The S&P/TSX Composite Index shed 189 points on Monday, November 14. Some of the worst-performing sectors included health care, information technology, and utilities. Canadian stocks were able to broadly bounce back in the month of October after hitting a rough patch in the late summer and early fall. However, there are still TSX stocks available that offer nice value. Today, I want to zero in on three Canadian equities that are worth snagging before they catch fire in this rebound.
This enticing TSX stock is still trading close to a 52-week low
NFI Group (TSX:NFI) is a Winnipeg-based company that manufactures and sells buses in North America, the United Kingdom, Europe, the Asia Pacific, and around the world. Shares of this TSX stock have plunged 51% in 2022 as of close on November 14. The stock is down 60% in the year-over-year period.
This company provided preliminary third-quarter fiscal 2022 results on October 24. Moreover, it also updated its full year guidance. EBITDA stands for earnings before interest, taxes, depreciation, and amortization. NFI Group has lowered its fourth-quarter vehicle deliveries projection and forecasts an adjusted EBITDA loss between $40 million and $60 million for the full year. That said, the company anticipates a strong recovery in 2023. NFI Group still boasts a strong backlog of over 4,150 units that it is poised to capitalize on in the quarters to come.
The Relative Strength Index (RSI) is a technical indicator that measures the price momentum of a given security. This TSX stock slipped into technically oversold territory in the final week of October. It is still trading in favourable value levels compared to its industry peers. Moreover, NFI Group offers a quarterly dividend of $0.053 per share. That represents a 2.1% yield.
Here’s why I’m stacking this top bank stock ahead of the last batch of earnings
Canada’s top banks are set to close the books on what has been a challenging fiscal year in 2022. Scotiabank (TSX:BNS) and its peers in Canadian banking are set to unveil their fourth-quarter and full-year results in late November and early December. Shares of this TSX stock have declined 24% in the year-to-date period. That has pushed the stock into negative territory in the year-over-year period.

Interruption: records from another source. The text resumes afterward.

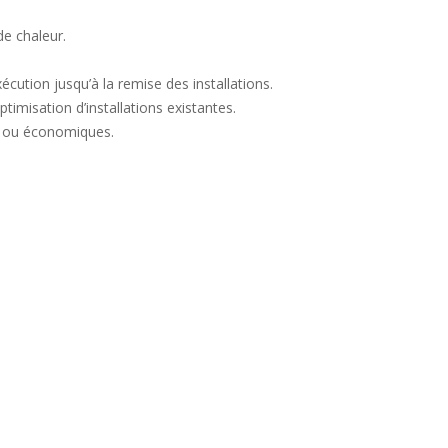
de chaleur.
exécution jusqu’à la remise des installations.
imisation d’installations existantes.
es ou économiques.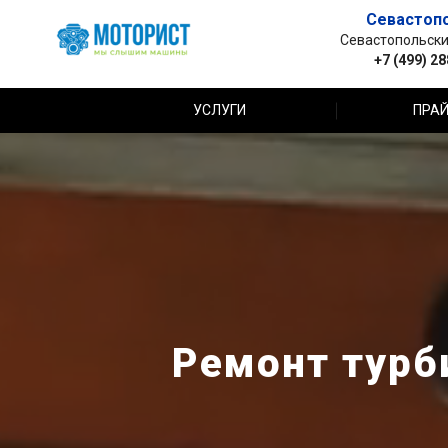
Севастоп
Севастопольский 
+7 (499) 2
УСЛУГИ
ПРАЙ
Ремонт турб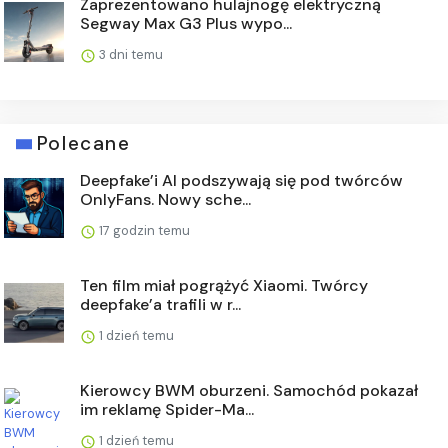
Zaprezentowano hulajnogę elektryczną
Segway Max G3 Plus wypo...
3 dni temu
Polecane
Deepfake’i AI podszywają się pod twórców
OnlyFans. Nowy sche...
17 godzin temu
Ten film miał pogrążyć Xiaomi. Twórcy
deepfake’a trafili w r...
1 dzień temu
Kierowcy BWM oburzeni. Samochód pokazał
im reklamę Spider-Ma...
1 dzień temu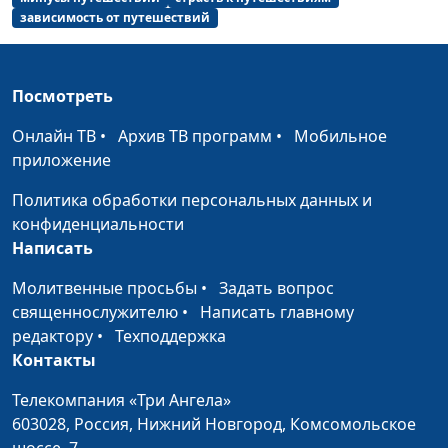
Лощева, Милена
зависимость от путешествий
Закаменных
Встреча с Богом
Андрей Якимов, Илья
#198
Посмотреть
Шерстнев, Лена
Солдатова, Сережа
Онлайн ТВ
•
Архив ТВ программ
•
Мобильное
Катаев, Анна Гладкая,
приложение
Илья Брагов, Марианна
Лощева, Милена
Политика обработки персональных данных и
Закаменных
конфиденциальности
Написать
Зависимости — нет!
Вадим Трусюк, Евгений
#197
Скрипников,
Молитвенные просьбы
•
Задать вопрос
священнослужитель,
священнослужителю
•
Написать главному
блогер, лидер молодежи
редактору
•
Техподдержка
Контакты
Как научиться
Вадим Трусюк, Евгений
#196
контролировать
Скрипников,
Телекомпания «Три Ангела»
свои эмоции
священнослужитель,
603028,
Россия, Нижний Новгород,
Комсомольское
блогер, лидер молодежи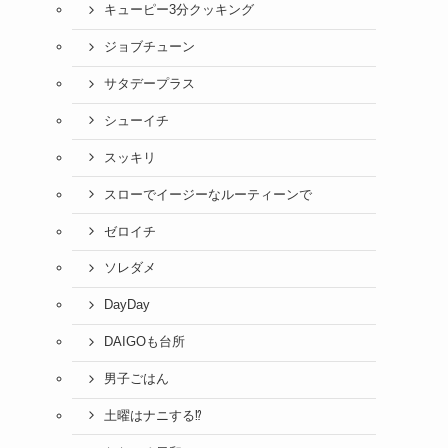
キューピー3分クッキング
ジョブチューン
サタデープラス
シューイチ
スッキリ
スローでイージーなルーティーンで
ゼロイチ
ソレダメ
DayDay
DAIGOも台所
男子ごはん
土曜はナニする⁉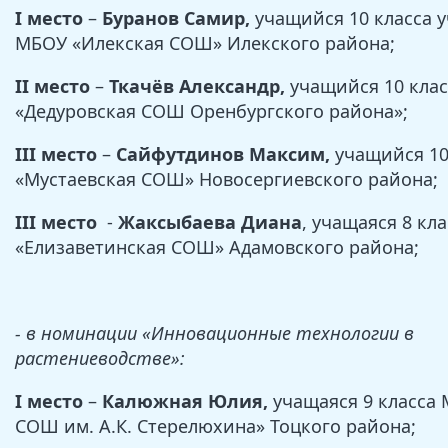
I место
–
Буранов Самир,
учащийся 10 класса 
МБОУ «Илекская СОШ» Илекского района;
II место
–
Ткачёв Александр,
учащийся 10 кла
«Дедуровская СОШ Оренбургского района»;
III место
–
Сайфутдинов Максим,
учащийся 10
«Мустаевская СОШ» Новосергиевского района;
III место
-
Жаксыбаева Диана
, учащаяся 8 кл
«Елизаветинская СОШ» Адамовского района;
- в номинации «Инновационные технологии в
растениеводстве»:
I место
–
Калюжная Юлия,
учащаяся 9 класса 
СОШ им. А.К. Стерелюхина» Тоцкого района;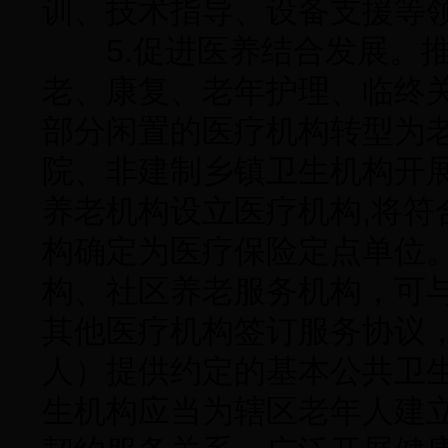
训、技术指导、设备支援等
5.促进医养结合发展。推
老、康复、老年护理、临终
部分闲置的医疗机构转型为
院、非建制乡镇卫生机构开
养老机构设立医疗机构,将符
构确定为医疗保险定点单位
构、社区养老服务机构，可
其他医疗机构签订服务协议
人）提供约定的基本公共卫
生机构应当为辖区老年人建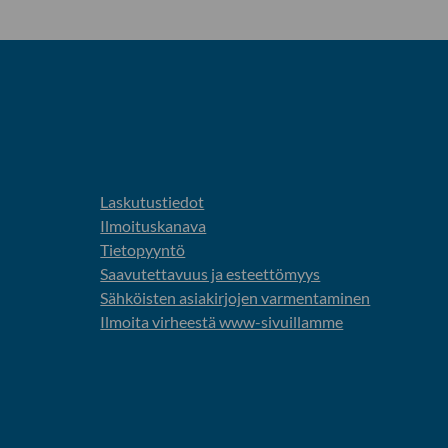
Laskutustiedot
Ilmoituskanava
Tietopyyntö
Saavutettavuus ja esteettömyys
Sähköisten asiakirjojen varmentaminen
Ilmoita virheestä www-sivuillamme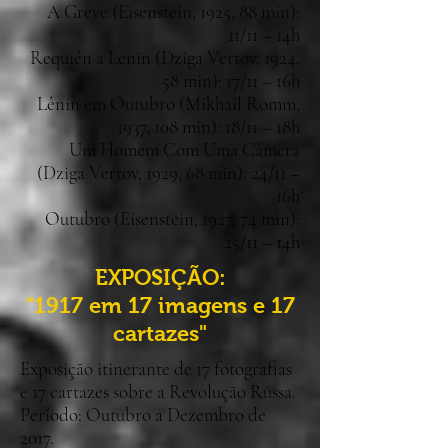
A Greve (Eisenstein, 1925, 88 min):
11/11 – 14h
Requién a Lenin (Dziga Vertov, 1924,
58 min): 17/11 – 16h
Lênin em Outubro (Mikhail Romm,
1937, 108 min): 18/11 – 18h
Um Homem Com Uma Câmera
(Dziga Vertov, 1929, 68 min): 24/11 –
16h
Outubro (Eisenstein, 1927, 74 min):
25/11 – 14h
EXPOSIÇÃO:
"1917 em 17 imagens e 17
cartazes"
Exposição itinerante de 17 fotografias
e 17 cartazes sobre a Revolução Russa.
Período: Outubro a Dezembro de
2017.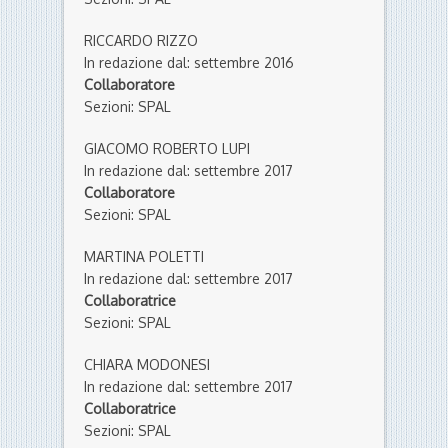
RICCARDO RIZZO
In redazione dal: settembre 2016
Collaboratore
Sezioni: SPAL
GIACOMO ROBERTO LUPI
In redazione dal: settembre 2017
Collaboratore
Sezioni: SPAL
MARTINA POLETTI
In redazione dal: settembre 2017
Collaboratrice
Sezioni: SPAL
CHIARA MODONESI
In redazione dal: settembre 2017
Collaboratrice
Sezioni: SPAL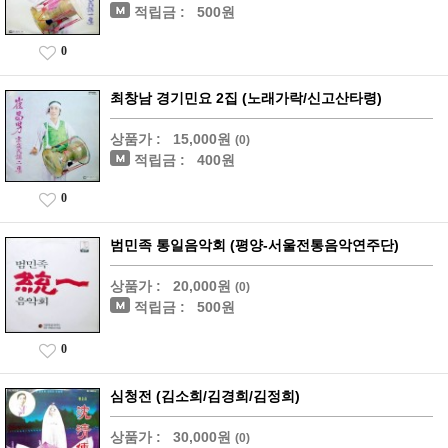
적립금 :
500원
0
최창남 경기민요 2집 (노래가락/신고산타령)
상품가 :
15,000원
(0)
적립금 :
400원
0
범민족 통일음악회 (평양-서울전통음악연주단)
상품가 :
20,000원
(0)
적립금 :
500원
0
심청전 (김소희/김경희/김정희)
상품가 :
30,000원
(0)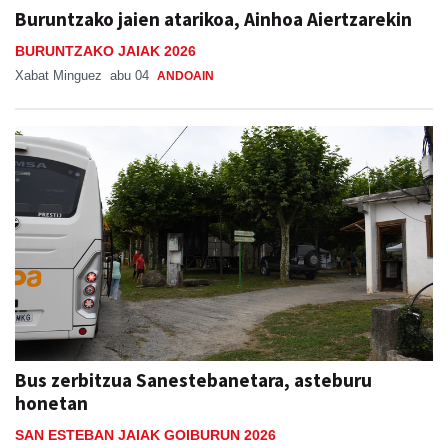
Buruntzako jaien atarikoa, Ainhoa Aiertzarekin
BURUNTZAKO JAIAK 2026
Xabat Minguez
abu 04
ANDOAIN
Bus zerbitzua Sanestebanetara, asteburu
honetan
SAN ESTEBAN JAIAK GOIBURUN 2026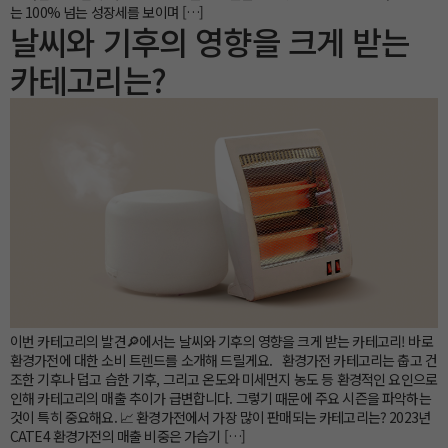
는 100% 넘는 성장세를 보이며 […]
날씨와 기후의 영향을 크게 받는
카테고리는?
이번 카테고리의 발견🔎에서는 날씨와 기후의 영향을 크게 받는 카테고리! 바로
환경가전에 대한 소비 트렌드를 소개해 드릴게요. 환경가전 카테고리는 춥고 건
조한 기후나 덥고 습한 기후, 그리고 온도와 미세먼지 농도 등 환경적인 요인으로
인해 카테고리의 매출 추이가 급변합니다. 그렇기 때문에 주요 시즌을 파악하는
것이 특히 중요해요. 📈 환경가전에서 가장 많이 판매되는 카테고리는? 2023년
CATE4 환경가전의 매출 비중은 가습기 […]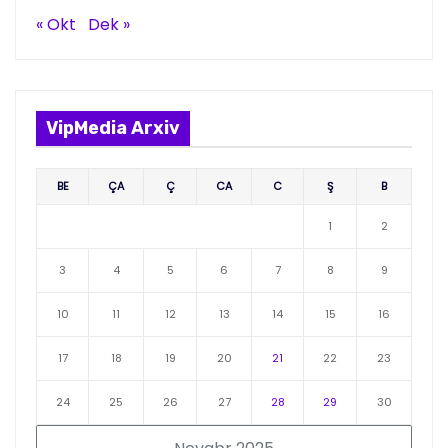
« Okt
Dek »
VipMedia Arxiv
BE
ÇA
Ç
CA
C
Ş
B
1
2
3
4
5
6
7
8
9
10
11
12
13
14
15
16
17
18
19
20
21
22
23
24
25
26
27
28
29
30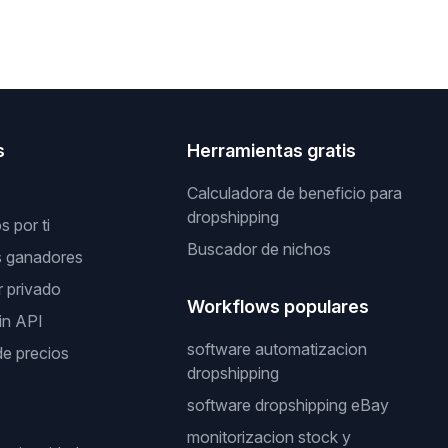
s
Herramientas gratis
Calculadora de beneficio para
dropshipping
 por ti
Buscador de nichos
s ganadores
 privado
Workflows populares
in API
software automatizacion
de precios
dropshipping
software dropshipping eBay
monitorizacion stock y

Investors can expect to see Scotiabank’s final batch of fiscal 2022 results on November 29. This bank stock possesses a very attractive price-to-earnings (P/E) ratio of 8.2. Better yet, it last paid out a quarterly dividend of $1.03 per share. That represents a tasty 6% yield.
One more TSX stock I’d look to snag in the middle of November
Premium Brands Holding (TSX:PBH) is the third and final TSX stock I’d look to snatch up in the second-last month of 2022. This Vancouver-based company manufactures and distributes food products primarily in Canada and the United States. Shares of this TSX stock have plunged 35% so far in 2022.
The company unveiled its third-quarter fiscal 2022 earnings on November 3. It delivered total revenue growth of 21% to $1.62 billion. Meanwhile, adjusted EBITDA climbed 15% year over year to $141 million. This TSX stock possesses a solid P/E ratio of 21. It has spent weeks in technically oversold territory since late September. Moreover, it also offers a quarterly dividend of $0.70 per share. That represents a 3.4% yield.